Last week, I showed you a use-case scenario for using both Evernote and Notion. We looked at how an aspiring school band director could use digital notes to organize the wealth of information needed for the job. We went on to show how this person would filter information to find exactly what’s needed at the time.
Today, we go into more depth about Evernote tags.
The decision over whether to organize with notebooks versus tags has been a long-standing debate in the Evernote community. I use both.
If you looked at my Evernote sidebar, you would see the notebook list. At the top is the inbox. A dot as the first character sorts the inbox to the top of the list. It’s a place to trap notes until I make a decision about where to put them.
After that, I have a stack (a group of notebooks) called Current Projects. The slash as the first character sorts it to the top of the list just below the Inbox. The tasks related to those projects are in my digital task manager, Remember The Milk. Those tasks point to supporting reference material in these notebooks.
Having a “Current Projects” stack keeps things that are works in progress separate from those things that are simply reference material.
Scrolling down reveals the list of reference notebooks. The very last is a stack for completed projects which now become reference material.
One thing to remember if you collaborate with other people is that you can share a notebook. When you do, every note in that notebook can be accessed, and if you desire, edited by those you choose to share it with. You can’t share a tag.
For me, the primary use of tags is to serve as dividers within the notebook. To get started, for each notebook, create a tag by the same name. For example, I have a “Time Management” notebook. I also have a tag called “Time Management.” It serves as a placeholder.
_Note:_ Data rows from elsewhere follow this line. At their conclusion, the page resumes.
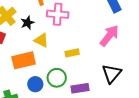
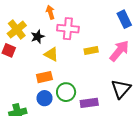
yellow rectangle: (72, 53) -> (91, 50), moved
orange rectangle: (24, 60) -> (44, 77), moved, size x0.7

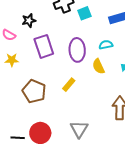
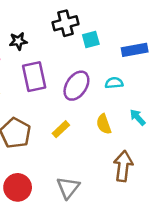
purple ellipse: (77, 50) -> (76, 86), turned 30
yellow semicircle: (98, 66) -> (104, 124), moved

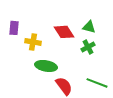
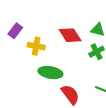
purple rectangle: (14, 28) -> (15, 31), turned 32

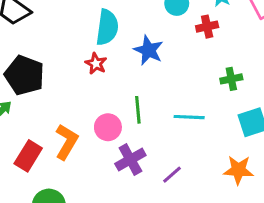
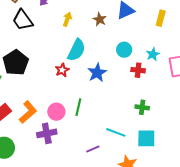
cyan line: (189, 117) -> (116, 132), moved
purple cross: (130, 159) -> (47, 133), moved
purple line: (172, 175) -> (93, 149), moved

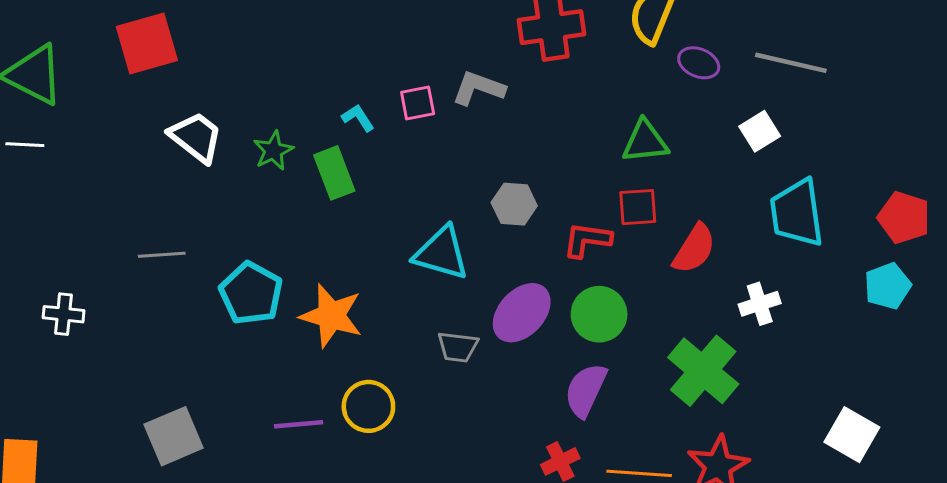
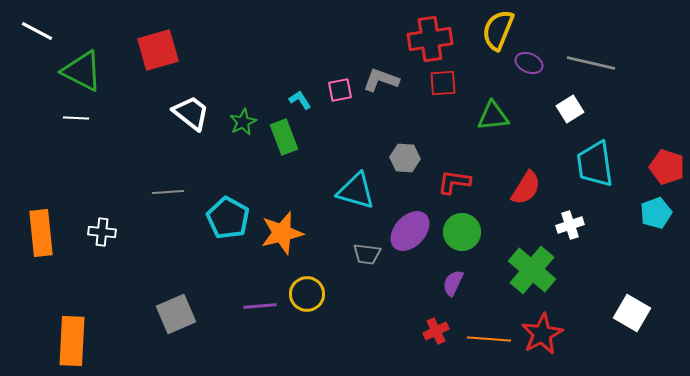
red square: (638, 207) -> (443, 83), moved
orange star: (331, 316) -> (282, 233), turned -30
purple semicircle: (586, 390) -> (453, 283), size x0.7

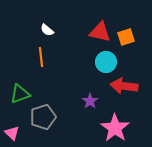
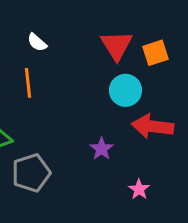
red triangle: (100, 32) -> (117, 45), turned 45
pink star: (115, 128) -> (139, 189), size x0.5

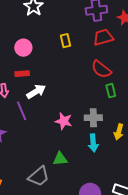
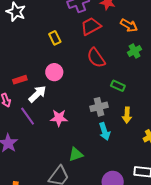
pink circle: (23, 48) -> (54, 72), moved
red semicircle: (101, 69) -> (96, 58), turned 30
green rectangle: (111, 91) -> (118, 86), moved, turned -40
pink star: (64, 121) -> (59, 118), moved

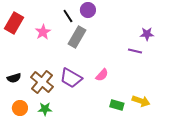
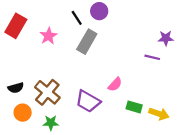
purple trapezoid: (71, 78) -> (88, 101), moved
green rectangle: (117, 105) -> (134, 107), moved
orange circle: (20, 108) -> (23, 113), moved

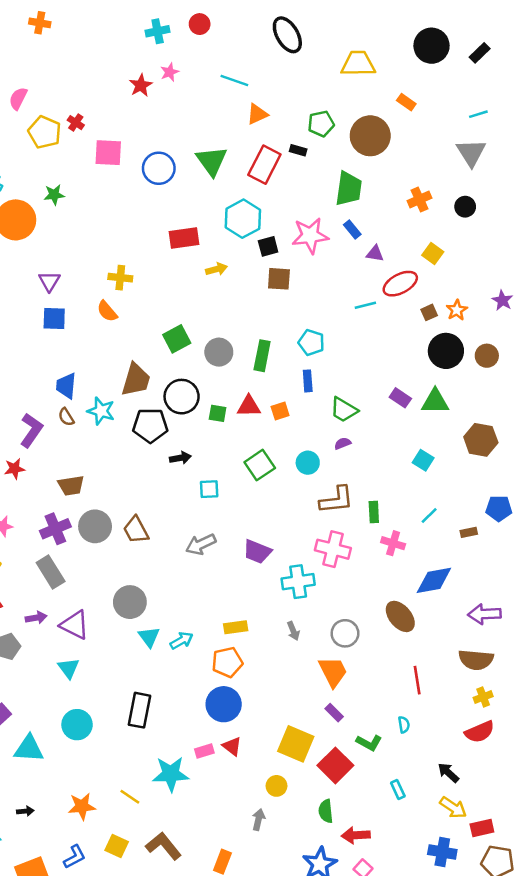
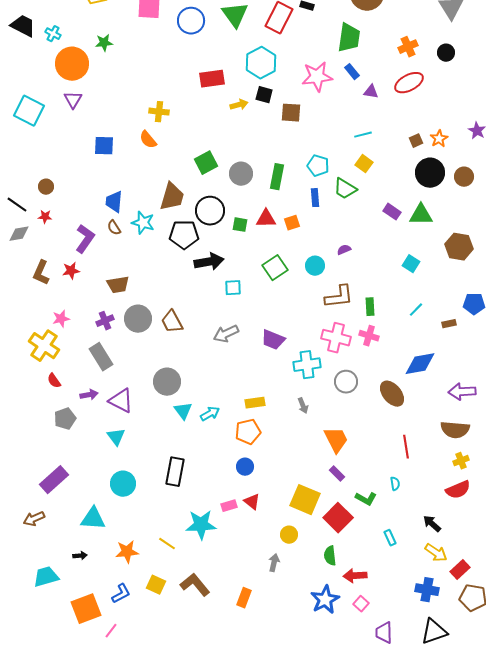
black square: (268, 246) -> (264, 95), moved, turned 30
yellow square: (433, 254) -> (364, 164), moved
purple triangle: (49, 281) -> (73, 100), moved
red ellipse: (400, 284) -> (409, 83), moved
green trapezoid: (344, 410) -> (345, 189), moved
black arrow: (180, 458) -> (209, 262), size x1.6
purple cross: (55, 529) -> (105, 321), size x0.7
pink cross: (393, 543) -> (369, 336), moved
gray circle: (345, 633) -> (346, 382), moved
blue circle: (224, 704) -> (245, 467), size x0.6
cyan triangle: (29, 749) -> (93, 519), moved
red rectangle: (482, 828) -> (460, 570), turned -30

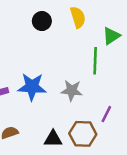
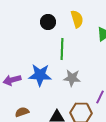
green line: (95, 61) -> (62, 49), moved

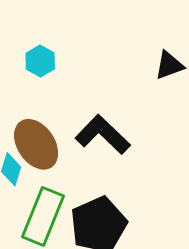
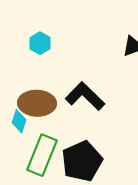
brown ellipse: (36, 144) -> (37, 103), turned -54

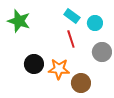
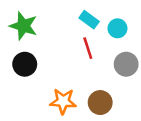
black circle: (34, 64) -> (25, 64), moved
orange star: (59, 69) -> (63, 101), moved

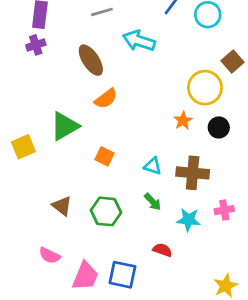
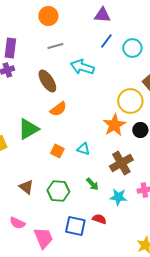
orange star: (183, 121) -> (114, 125), size x1.6
cyan triangle: (153, 166) -> (83, 149), moved
brown cross: (193, 173) -> (121, 163), turned -35
blue square: (122, 275) -> (75, 226), moved
pink trapezoid: (85, 276) -> (43, 238), turned -45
When I click the dropdown beside that tag, you see the magic. Other tags are nested under it, all related to the broad subject of time management. You can nest tags under tags under tags to your heart’s content to create your own system of subcategories. When you create a tag, just drag it on top of the tag under which it should be nested.
The Tagging Strategy
I have a special strategy for how to construct my tags. Every “time management” tag starts with “TM” followed by a dash. When I start to tag a note by typing a name, as soon as I hit that TM, I see a list of all the tags that start that way…in other words I see all the tags I have used before in that notebook and can choose the right one. For example, if I clip a good article on iPhone usage, do I tag it “TM-Apple,” “TM-iOS,” “TM-iPhone,” or something else? Seeing what tags I already have helps me keep the list clean.
- Subtags under “Entertainment” begin with “Ent.”
- Subtags under “Journal” begin with “Jour.”
- Subtags for “School_Administration” begin with “SchAdmin.”
Again, the main Evernote tags are placeholders.
One very important tip when naming tags or notebooks. Never include a space in the name. Use a dash or underscore between words. That way, when you perform a search using that name, Evernote will see it as one unit and you won’t have to remember to enclose it in quotations.
So, to get organized with Evernote:
- Create an Inbox.
- Create a stack for your current projects to separate actionable from non-actionable material
- Create tags that parallel your notebooks.
- Begin each subtag will a prefix.
With a well-planned system of notebooks and tags, you can not only find what you’re looking for, but find what you need but had forgotten you had. Add “clean up Evernote tags” to your own to-do list. It’s worth it.